Busy counseling practices today, with some exceptions, are insurance driven. There are good things that come from working with insurance companies. Clients who might not have been able to afford your services now have access. Also, it’s much easier to induce clients to buy services when someone else is paying the bill.

However, it’s not all perfect. There’s operational costs to checking benefits, submitting claims, chasing AR (accounts receivable), and responding to audits. While these are costly hassles, these aren’t the real challenges that come with building an insurance-based practice. In this month’s column, I’ll address a 3 of the “real” challenges and provide a few (partial) solutions.

1. Your Business Has 5 Customers

In most areas, the top 5 payers will account for 80% of your business.
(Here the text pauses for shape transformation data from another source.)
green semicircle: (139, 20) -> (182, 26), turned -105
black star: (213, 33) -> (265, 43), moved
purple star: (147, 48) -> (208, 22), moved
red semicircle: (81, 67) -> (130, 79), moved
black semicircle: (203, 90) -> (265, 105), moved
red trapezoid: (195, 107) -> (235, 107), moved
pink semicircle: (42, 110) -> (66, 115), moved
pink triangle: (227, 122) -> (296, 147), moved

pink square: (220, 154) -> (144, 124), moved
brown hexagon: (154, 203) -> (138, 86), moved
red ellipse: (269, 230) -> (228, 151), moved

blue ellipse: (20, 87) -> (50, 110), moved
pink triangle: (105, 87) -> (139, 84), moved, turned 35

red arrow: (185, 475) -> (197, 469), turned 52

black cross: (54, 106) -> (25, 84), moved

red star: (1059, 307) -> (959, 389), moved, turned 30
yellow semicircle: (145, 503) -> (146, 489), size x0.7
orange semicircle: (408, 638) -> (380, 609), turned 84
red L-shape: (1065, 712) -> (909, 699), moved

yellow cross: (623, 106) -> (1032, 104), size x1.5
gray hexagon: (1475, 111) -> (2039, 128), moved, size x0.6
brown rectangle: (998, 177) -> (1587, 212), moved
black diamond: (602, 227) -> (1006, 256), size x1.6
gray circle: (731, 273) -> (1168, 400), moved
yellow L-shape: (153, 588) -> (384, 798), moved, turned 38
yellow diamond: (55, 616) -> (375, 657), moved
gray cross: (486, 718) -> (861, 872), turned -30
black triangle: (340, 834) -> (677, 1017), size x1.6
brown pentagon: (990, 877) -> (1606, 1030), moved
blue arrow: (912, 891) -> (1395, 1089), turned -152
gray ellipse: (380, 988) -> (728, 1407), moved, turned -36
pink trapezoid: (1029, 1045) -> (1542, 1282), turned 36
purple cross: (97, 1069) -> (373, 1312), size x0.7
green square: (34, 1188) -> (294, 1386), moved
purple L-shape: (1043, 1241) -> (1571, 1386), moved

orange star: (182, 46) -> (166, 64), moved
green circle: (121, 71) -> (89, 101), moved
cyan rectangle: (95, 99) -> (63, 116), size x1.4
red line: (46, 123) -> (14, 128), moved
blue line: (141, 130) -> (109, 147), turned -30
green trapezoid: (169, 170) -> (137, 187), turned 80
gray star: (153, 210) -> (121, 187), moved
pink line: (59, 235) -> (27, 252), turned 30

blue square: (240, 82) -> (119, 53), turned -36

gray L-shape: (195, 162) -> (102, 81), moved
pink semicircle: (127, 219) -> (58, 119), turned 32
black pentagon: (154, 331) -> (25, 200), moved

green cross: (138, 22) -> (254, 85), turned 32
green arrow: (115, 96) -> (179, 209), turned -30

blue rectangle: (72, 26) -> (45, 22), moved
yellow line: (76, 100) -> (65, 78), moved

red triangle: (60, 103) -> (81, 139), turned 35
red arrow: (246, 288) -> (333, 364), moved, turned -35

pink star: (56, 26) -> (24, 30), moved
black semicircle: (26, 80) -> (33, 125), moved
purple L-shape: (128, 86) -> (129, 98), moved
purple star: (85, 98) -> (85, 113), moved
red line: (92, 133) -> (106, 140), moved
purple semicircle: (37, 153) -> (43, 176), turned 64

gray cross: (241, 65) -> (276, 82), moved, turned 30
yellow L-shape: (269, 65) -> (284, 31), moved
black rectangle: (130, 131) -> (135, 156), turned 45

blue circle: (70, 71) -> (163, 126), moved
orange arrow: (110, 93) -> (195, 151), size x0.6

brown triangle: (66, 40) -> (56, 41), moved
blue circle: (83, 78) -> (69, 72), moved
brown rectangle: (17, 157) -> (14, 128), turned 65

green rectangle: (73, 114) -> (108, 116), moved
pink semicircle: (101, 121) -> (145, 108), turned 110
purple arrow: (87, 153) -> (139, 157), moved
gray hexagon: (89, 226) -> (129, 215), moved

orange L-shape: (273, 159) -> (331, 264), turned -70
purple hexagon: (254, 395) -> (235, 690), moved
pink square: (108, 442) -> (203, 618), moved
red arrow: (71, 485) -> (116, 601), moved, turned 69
Having the majority of your practice supported by a few large payers means that if the relationship with any one of them goes south—say a payer lowers reimbursement rates, brings mental health services in-house, or otherwise terminates their relationship with you, you’ve lost a large chunk of your revenue.

Large customers lower the financial value of your business: John Warrillow, author of the book Built to Sell, calls it “The downside of dependence.” If your company manufactures tubing, and Toyota’s purchases account for 50% of your sales, your company’s worth less than if no customer constituted more than 10%.

“But wait,” You might ask, “aren’t your clients your customers?” Sort of. If you own a toy store and a child picks out a toy and mom buys it, who’s your customer? The child gets the toy, but mom’s making the purchase. With insurance-based mental health, clients have not bought into the idea that they’re your customers. Clients are disconnected from what your services really cost—they don’t know what you’re reimbursed, nor do they feel responsible for charges if insurance fails to pay (despite what your informed consent says).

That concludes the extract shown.